[PROBLEM TO SOLVE]
Copy out all of the entries exactly as they appear.

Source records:
________________________

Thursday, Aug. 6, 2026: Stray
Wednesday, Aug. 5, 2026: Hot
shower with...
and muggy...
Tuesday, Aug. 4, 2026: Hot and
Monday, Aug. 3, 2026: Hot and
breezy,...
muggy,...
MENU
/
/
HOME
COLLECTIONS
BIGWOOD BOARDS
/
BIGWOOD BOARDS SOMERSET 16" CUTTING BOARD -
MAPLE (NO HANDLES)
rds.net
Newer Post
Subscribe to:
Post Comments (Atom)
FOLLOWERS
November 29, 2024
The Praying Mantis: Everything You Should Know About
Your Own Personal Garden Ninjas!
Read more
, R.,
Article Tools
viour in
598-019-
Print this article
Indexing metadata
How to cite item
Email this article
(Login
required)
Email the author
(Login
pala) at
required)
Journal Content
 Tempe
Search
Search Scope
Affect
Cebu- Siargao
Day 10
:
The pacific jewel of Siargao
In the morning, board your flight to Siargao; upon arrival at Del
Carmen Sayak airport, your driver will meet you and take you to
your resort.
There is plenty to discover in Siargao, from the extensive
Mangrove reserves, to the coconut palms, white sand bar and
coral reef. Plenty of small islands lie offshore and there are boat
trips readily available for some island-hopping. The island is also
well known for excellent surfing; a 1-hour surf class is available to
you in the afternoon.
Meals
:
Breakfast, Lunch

________________________

[RESULT FOR THIS TASK]
Thursday, Aug. 6, 2026: Stray
Wednesday, Aug. 5, 2026: Hot
shower with...
and muggy...
Tuesday, Aug. 4, 2026: Hot and
Monday, Aug. 3, 2026: Hot and
breezy,...
muggy,...
MENU
/
/
HOME
COLLECTIONS
BIGWOOD BOARDS
/
BIGWOOD BOARDS SOMERSET 16" CUTTING BOARD -
MAPLE (NO HANDLES)
rds.net
Newer Post
Subscribe to:
Post Comments (Atom)
FOLLOWERS
November 29, 2024
The Praying Mantis: Everything You Should Know About
Your Own Personal Garden Ninjas!
Read more
, R.,
Article Tools
viour in
598-019-
Print this article
Indexing metadata
How to cite item
Email this article
(Login
required)
Email the author
(Login
pala) at
required)
Journal Content
 Tempe
Search
Search Scope
Affect
Cebu- Siargao
Day 10
:
The pacific jewel of Siargao
In the morning, board your flight to Siargao; upon arrival at Del
Carmen Sayak airport, your driver will meet you and take you to
your resort.
There is plenty to discover in Siargao, from the extensive
Mangrove reserves, to the coconut palms, white sand bar and
coral reef. Plenty of small islands lie offshore and there are boat
trips readily available for some island-hopping. The island is also
well known for excellent surfing; a 1-hour surf class is available to
you in the afternoon.
Meals
:
Breakfast, Lunch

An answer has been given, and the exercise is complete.